## [Exercise brief]
Could you transcribe all of the data exactly and skip any pictures?

Stored items from a collection:
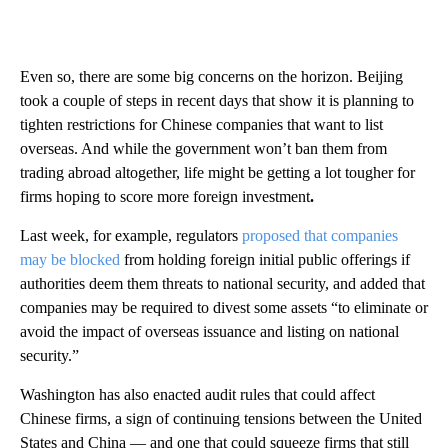
Even so, there are some big concerns on the horizon. Beijing
took a couple of steps in recent days that show it is planning to
tighten restrictions for Chinese companies that want to list
overseas. And while the government won’t ban them from
trading abroad altogether, life might be getting a lot tougher for
firms hoping to score more foreign investment
.
Last week, for example, regulators
proposed that companies
may be blocked
from holding foreign initial public offerings if
authorities deem them threats to national security, and added that
companies may be required to divest some assets “to eliminate or
avoid the impact of overseas issuance and listing on national
security.”
Washington has also enacted audit rules that could affect
Chinese firms, a sign of continuing tensions between the United
States and China — and one that could squeeze firms that still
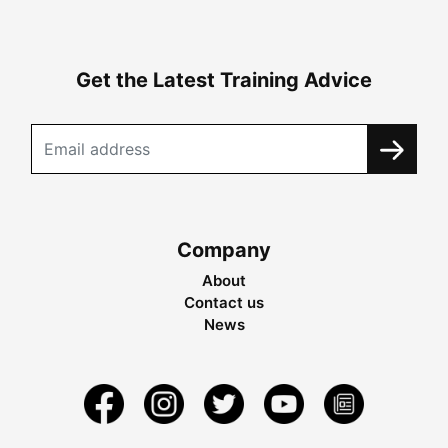
Get the Latest Training Advice
Company
About
Contact us
News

## [Answer to this problem]
Even so, there are some big concerns on the horizon. Beijing
took a couple of steps in recent days that show it is planning to
tighten restrictions for Chinese companies that want to list
overseas. And while the government won’t ban them from
trading abroad altogether, life might be getting a lot tougher for
firms hoping to score more foreign investment
.
Last week, for example, regulators
proposed that companies
may be blocked
from holding foreign initial public offerings if
authorities deem them threats to national security, and added that
companies may be required to divest some assets “to eliminate or
avoid the impact of overseas issuance and listing on national
security.”
Washington has also enacted audit rules that could affect
Chinese firms, a sign of continuing tensions between the United
States and China — and one that could squeeze firms that still
Get the Latest Training Advice
Company
About
Contact us
News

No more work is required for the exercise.